■ PROBLEM TO WORK ON
In the material below, which lines hold the word "Katharina"? Pick each one out.

■ MATERIAL FOR THIS EXERCISE

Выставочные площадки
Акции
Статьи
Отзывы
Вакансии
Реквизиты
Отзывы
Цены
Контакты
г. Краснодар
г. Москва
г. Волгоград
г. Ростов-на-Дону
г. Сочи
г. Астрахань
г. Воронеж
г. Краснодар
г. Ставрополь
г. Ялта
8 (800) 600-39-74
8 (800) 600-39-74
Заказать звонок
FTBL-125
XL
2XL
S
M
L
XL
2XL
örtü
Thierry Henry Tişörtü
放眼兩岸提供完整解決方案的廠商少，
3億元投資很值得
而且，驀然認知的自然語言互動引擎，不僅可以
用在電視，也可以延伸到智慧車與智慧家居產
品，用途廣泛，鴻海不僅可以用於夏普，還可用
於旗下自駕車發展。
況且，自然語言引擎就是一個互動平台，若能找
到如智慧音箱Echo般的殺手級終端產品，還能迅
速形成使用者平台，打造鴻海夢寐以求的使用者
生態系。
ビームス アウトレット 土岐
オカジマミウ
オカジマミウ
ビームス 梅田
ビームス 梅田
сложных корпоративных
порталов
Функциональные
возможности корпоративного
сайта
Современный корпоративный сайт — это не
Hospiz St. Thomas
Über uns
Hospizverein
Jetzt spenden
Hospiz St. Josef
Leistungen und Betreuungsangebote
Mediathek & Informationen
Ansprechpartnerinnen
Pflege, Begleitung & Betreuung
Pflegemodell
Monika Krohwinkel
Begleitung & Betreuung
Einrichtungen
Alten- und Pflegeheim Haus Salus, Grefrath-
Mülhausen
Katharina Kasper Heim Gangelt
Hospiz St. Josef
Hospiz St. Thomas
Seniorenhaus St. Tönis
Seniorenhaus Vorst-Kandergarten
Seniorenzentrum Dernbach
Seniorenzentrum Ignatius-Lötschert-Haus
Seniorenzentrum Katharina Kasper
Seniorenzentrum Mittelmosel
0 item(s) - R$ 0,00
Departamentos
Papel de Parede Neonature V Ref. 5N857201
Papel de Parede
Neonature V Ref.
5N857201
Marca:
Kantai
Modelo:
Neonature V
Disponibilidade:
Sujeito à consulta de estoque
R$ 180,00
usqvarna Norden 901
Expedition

■ SOLVED PROBLEM
Katharina Kasper Heim Gangelt
Seniorenzentrum Katharina Kasper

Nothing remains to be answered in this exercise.